Fu solo un click, percepibile ma secco.

Ormai il più era fatto.

Aprì delicatamente la porta.

Dallo spiraglio Dario riusciva a vedere il letto e i corpi dei due. Furio era steso a pancia in su, la testa appoggiata al cuscino, mentre la moglie gli stava sopra al contrario: lei gli leccava il membro facendolo sparire completamente dentro la bocca per poi tornare su fino alla punta, mentre lui le slinguazzava avidamente la passera.

I gemiti acuti di lei si libravano alti sopra i grugniti baritonali di lui e a quanto pareva, nessuno si era accorto di essere osservato.

Dammi il tuo cazzo, ne ho voglia.

La moglie si spostò dal corpo del marito. Per un attimo, la vista della pancia rotonda e pelosa di Furio, che faceva da sfondo al suo pene completamente eretto, fece sussultare Dario, che fermò di colpo la mano per non venire in quel momento.

Furio si alzò dal letto, fece stendere la moglie al posto suo e si piazzò in ginocchio davanti al pube divaricato di lei.

Sì così dai. Impalami, sventrami, possiedimi.

La voce implorante di lei riecheggiava fin dentro la camera di Dario. Furio strusciò la punta dall’alto al basso della vulva per due o tre volte, tenendolo con la mano, per poi ficcarglielo dentro tutto in un colpo.

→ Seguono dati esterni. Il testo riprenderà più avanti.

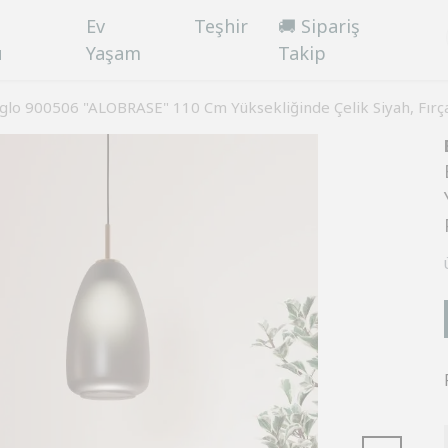
Ev
Teşhir
🚚 Sipariş
ü
Yaşam
Takip
glo 900506 "ALOBRASE" 110 Cm Yüksekliğinde Çelik Siyah, Fırça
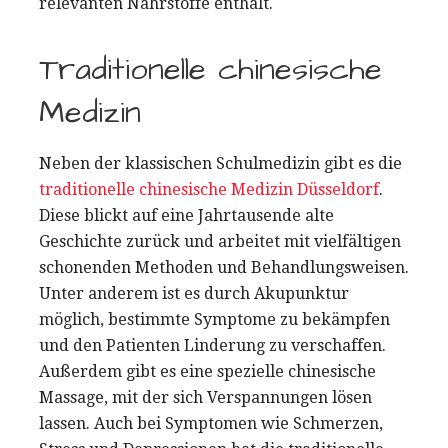
relevanten Nährstoffe enthält.
Traditionelle chinesische
Medizin
Neben der klassischen Schulmedizin gibt es die
traditionelle chinesische Medizin Düsseldorf
.
Diese blickt auf eine Jahrtausende alte
Geschichte zurück und arbeitet mit vielfältigen
schonenden Methoden und Behandlungsweisen.
Unter anderem ist es durch Akupunktur
möglich, bestimmte Symptome zu bekämpfen
und den Patienten Linderung zu verschaffen.
Außerdem gibt es eine spezielle chinesische
Massage, mit der sich Verspannungen lösen
lassen. Auch bei Symptomen wie Schmerzen,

Si che bello ti sento tutto.

Le natiche pelose di Furio si muovevano avanti e indietro e le spinte del bacino cadenzavano le urla goduriose di lei.

Mmm mmm mmm.

Ora anche i gemiti di Furio si facevano forti. Sollevò le gambe della moglie per appoggiarle contro le sue spalle. Dario, con la mano bagnata di liquido preseminale, cominciò a giocare con i capezzoli.

Titillava le punte indurite e immaginava Furio accarezzare il suo petto nella stessa maniera in cui lo vedeva ora massaggiare i seni della moglie.

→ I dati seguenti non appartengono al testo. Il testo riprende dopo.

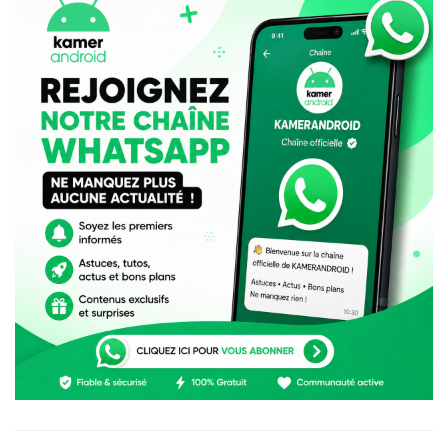
utilisent un iPhone alors que certains Android le
surpassent ?
Alors, quel est le meilleur smartphone pour une
personne âgée ?
Cela dépend de ses besoins et de son
budget. Voici quelques éléments à prendre en compte
lors de votre choix :
Facilité d’utilisation :
L’interface doit être
intuitive et facile à utiliser, avec des icônes claires
et des menus simplifiés. Des touches physiques
peuvent également être utiles pour une
navigation plus précise.
Lisibilité :
L’écran doit être grand et lumineux,
avec une police de caractères ajustable pour une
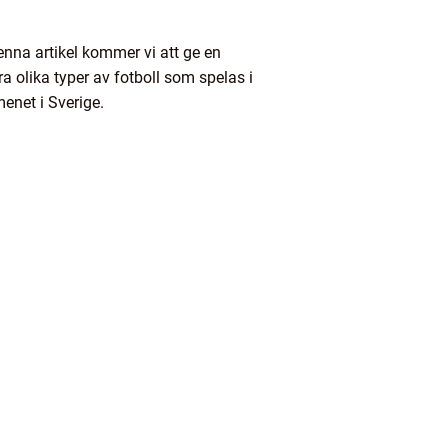
denna artikel kommer vi att ge en
ra olika typer av fotboll som spelas i
enet i Sverige.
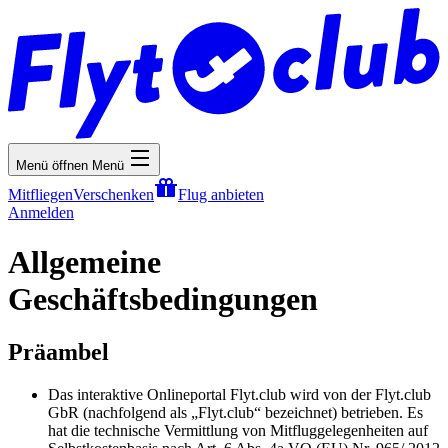
Menü öffnen
Menü
Mitfliegen
Verschenken
Flug anbieten
Anmelden
Allgemeine
Geschäftsbedingungen
Präambel
Das interaktive Onlineportal Flyt.club wird von der Flyt.club
GbR (nachfolgend als „Flyt.club“ bezeichnet) betrieben. Es
hat die technische Vermittlung von Mitfluggelegenheiten auf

Ahhh ahhh ahhh. Mi fai godere.

Furio si era avvicinato in avanti. Con il bacino spingeva il bastone infuocato dentro la moglie mentre questa spingeva il corpo del marito a sé tirandolo per i peli fin quasi a strapparli.

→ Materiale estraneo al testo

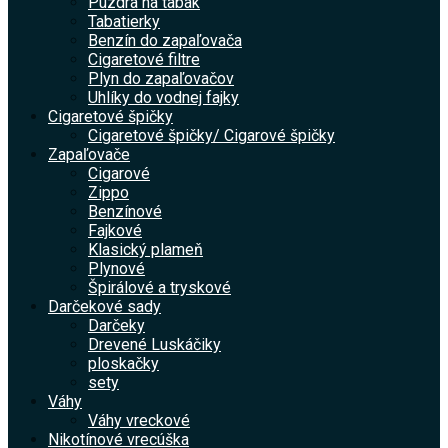
Puzdra na tabak
Tabatierky
Benzín do zapaľovača
Cigaretové filtre
Plyn do zapaľovačov
Uhlíky do vodnej fajky
Cigaretové špičky
Cigaretové špičky/ Cigarové špičky
Zapaľovače
Cigarové
Zippo
Benzínové
Fajkové
Klasický plameň
Plynové
Špirálové a tryskové
Darčekové sady
Darčeky
Drevené Luskáčiky
ploskačky
sety
Váhy
Váhy vreckové
Nikotínové vrecúška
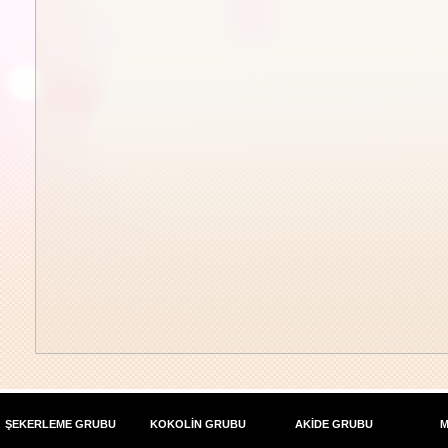
ŞEKERLEME GRUBU
KOKOLİN GRUBU
AKİDE GRUBU
M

Sì sì dai tirame la barba.. Così..

Furio accelerò tutto d'un tratto la cadenza delle spinte. Dopo qualche secondo, uscì fuori e con la mano diede gli ultimi colpi fino ad esplodere.

Sborrami, sborrami tutto il corpo. Me la voglio strofinare dappertutto.

La moglie si contorceva come in preda a convulsioni mentre con la mano si spalmava sul ventre il seme denso e caldo.

Dario approfittò del frastuono generato dalle urla di Furio per chiudere la porta comunicante.

Corse in bagno e appoggiò lo scroto al bordo freddo del lavandino.

Mentre si guardava allo specchio, fece partire la mano.

Chiuse gli occhi mentre si masturbava stringendo e allentando il pene con accelerazione lenta ma costante fino a sentire che il momento di non ritorno era arrivato.

Abbassò il bacino per sentire ancora di più il lavandino freddo premere sotto le palle che si svuotavano.

Aprì gli occhi per guardare in basso i getti che schizzavano verso l'alto.

Fu un piacere violento, una deflagrazione stordente. Rimase per qualche secondo fermo immobile, attonito.

Una volta rientrato in sé, tolse il tappo e aprì il rubinetto per lavare via ogni traccia.